“Good-bye, Graves, and don’t fret. I dare say that something will turn up. My experience is that something generally does turn up—that is to say, when one is the right side of forty.”
“Oh, Sir Henry!” said Emma, appearing at the door of the drawing-room, “will you take a note to your sister for me? It is just ready.”
“Certainly,” he answered, following her to the writing-table.
“It is about my going to town with her next month,” she went on. “I have been speaking to my father, and he says that I may if I like. It is a question of trousseau—not that I know anything about such matters, but I am glad of the excuse for a change. Are you going with her?”
“I don’t know. An old messmate of mine always gives a dinner at the Rag on the twentieth, to celebrate an adventure in which we were concerned together. I had a letter from him the other day asking me to come. I haven’t answered it yet, but if you like I will accept.
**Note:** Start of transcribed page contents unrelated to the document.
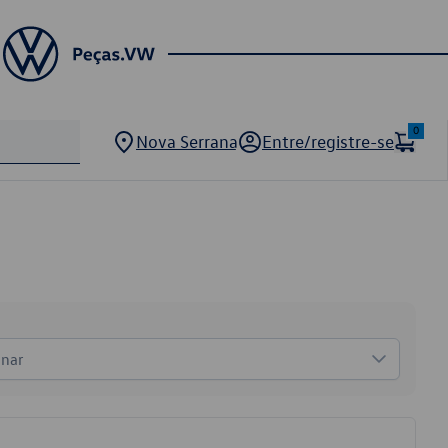
0
Nova Serrana
Entre/registre-se
onar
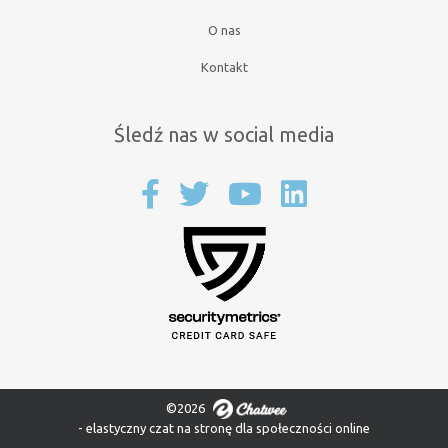
O nas
Kontakt
Śledź nas w social media
©2026
- elastyczny czat na stronę dla społeczności online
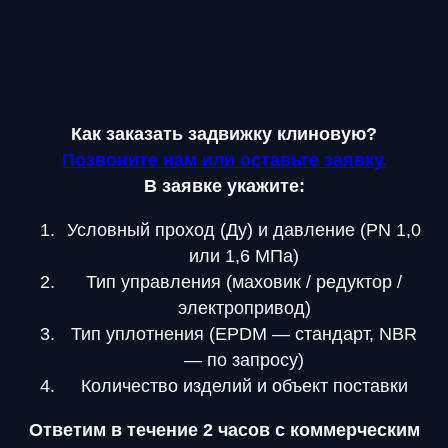
Как заказать задвижку клиновую?
Позвоните нам или оставьте заявку.
В заявке укажите:
Условный проход (Ду) и давление (PN 1,0
или 1,6 МПа)
Тип управления (маховик / редуктор /
электропривод)
Тип уплотнения (EPDM — стандарт, NBR
— по запросу)
Количество изделий и объект поставки
Ответим в течение 2 часов с коммерческим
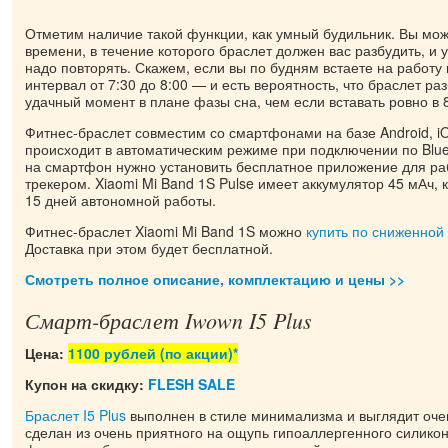
Отметим наличие такой функции, как умный будильник. Вы мож
времени, в течение которого браслет должен вас разбудить, и ук
надо повторять. Скажем, если вы по будням встаете на работу в
интервал от 7:30 до 8:00 — и есть вероятность, что браслет ра
удачный момент в плане фазы сна, чем если вставать ровно в 8
Фитнес-браслет совместим со смартфонами на базе Android, i
происходит в автоматическим режиме при подключении по Blue
на смартфон нужно установить бесплатное приложение для ра
трекером. Xiaomi Mi Band 1S Pulse имеет аккумулятор 45 мАч, к
15 дней автономной работы.
Фитнес-браслет Xiaomi Mi Band 1S можно
купить по сниженной
Доставка при этом будет бесплатной.
Смотреть полное описание, комплектацию и цены >>
Смарт-браслет Iwown I5 Plus
Цена:
1100 рублей (по акции)*
Купон на скидку:
FLESH SALE
Браслет I5 Plus
выполнен в стиле минимализма и выглядит оче
сделан из очень приятного на ощупь гипоаллергенного силико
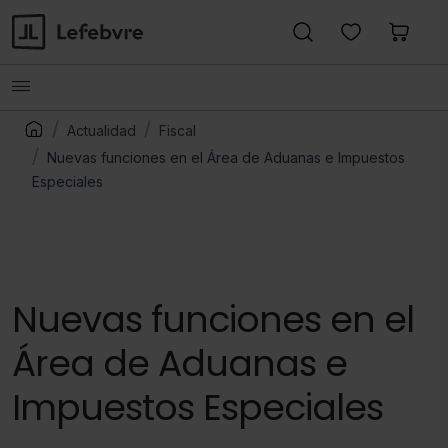
Actualidad
Fiscal
Nuevas funciones en el Área de Aduanas e Impuestos
Especiales
Nuevas funciones en el
Área de Aduanas e
Impuestos Especiales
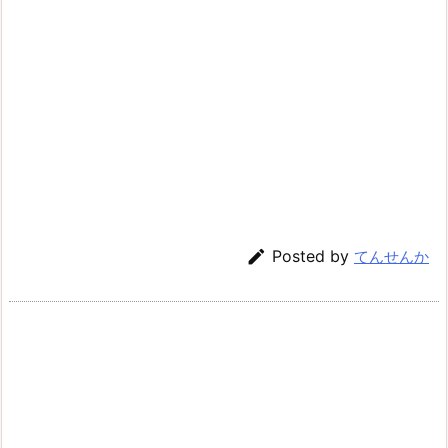

Posted by
てんせんか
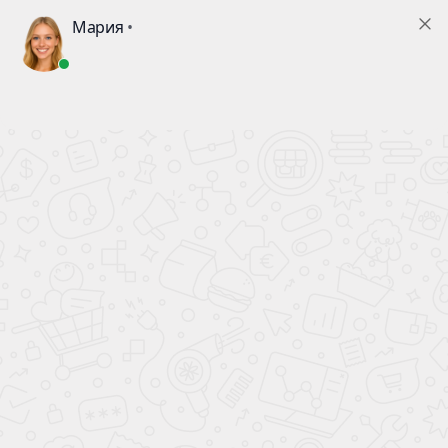
+7 (343) 288-79-06
Главная
Программы лояльности
Подарочный сертификат
Подарочный
сертификат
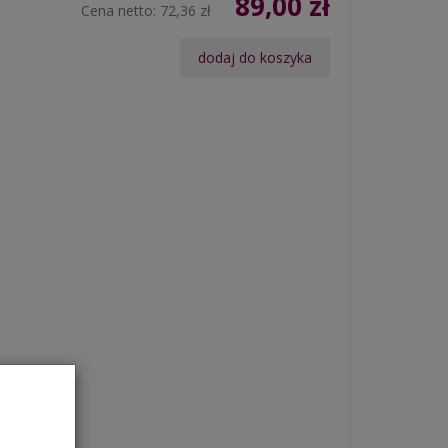
89,00 zł
Cena netto:
72,36 zł
dodaj do koszyka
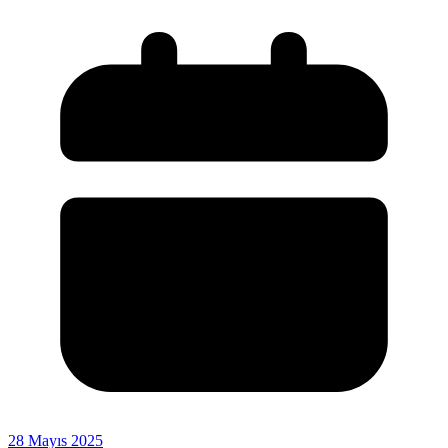
28 Mayıs 2025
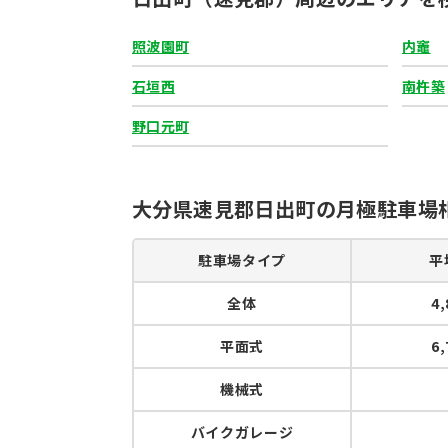
照波園町
内竈
石垣西
南杵築
野口元町
大分県速見郡日出町の月極駐車場
駐車場タイプ
平
全体
4
平面式
6
機械式
バイクガレージ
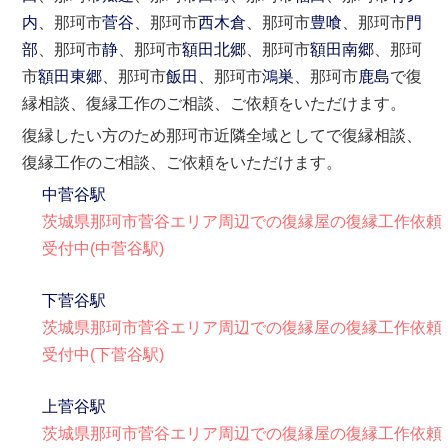
内
、那珂市
菅谷
、那珂市
西木倉
、那珂市
豊喰
、那珂市
門
部
、那珂市
静
、那珂市
額田北郷
、那珂市
額田南郷
、那珂
市
額田東郷
、那珂市
飯田
、那珂市
鴻巣
、那珂市
鹿島
で復
縁相談、復縁工作のご相談、ご依頼をいただけます。
復縁したい方のため那珂市近隣全域としてで復縁相談、
復縁工作のご相談、ご依頼をいただけます。
中菅谷駅
茨城県那珂市菅谷エリア周辺での復縁屋の復縁工作依頼
受付中(中菅谷駅)
下菅谷駅
茨城県那珂市菅谷エリア周辺での復縁屋の復縁工作依頼
受付中(下菅谷駅)
上菅谷駅
茨城県那珂市菅谷エリア周辺での復縁屋の復縁工作依頼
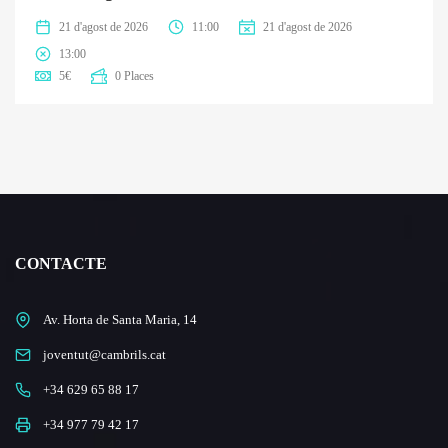
21 d'agost de 2026
11:00
21 d'agost de 2026
13:00
5
€
0 Places
CONTACTE
Av. Horta de Santa Maria, 14
joventut@cambrils.cat
+34 629 65 88 17
+34 977 79 42 17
I believe you go up on the eighteenth, don’t you?”
Emma coloured faintly. “Of course it would be pleasant if you came,” she answered. “We might go to some picture galleries, and to the British Museum to look at those Egyptian things.”
“All right,” said Henry; “we’ve got to get there first. And now good-bye. I can assure you that I shall never forget your goodness to me.”
“The goodness is on your side, Sir Henry: it is very kind of you to have come to see us.”
“And it is very nice of you to say so, Miss Levinger. Again good-bye, or rather au revoir.”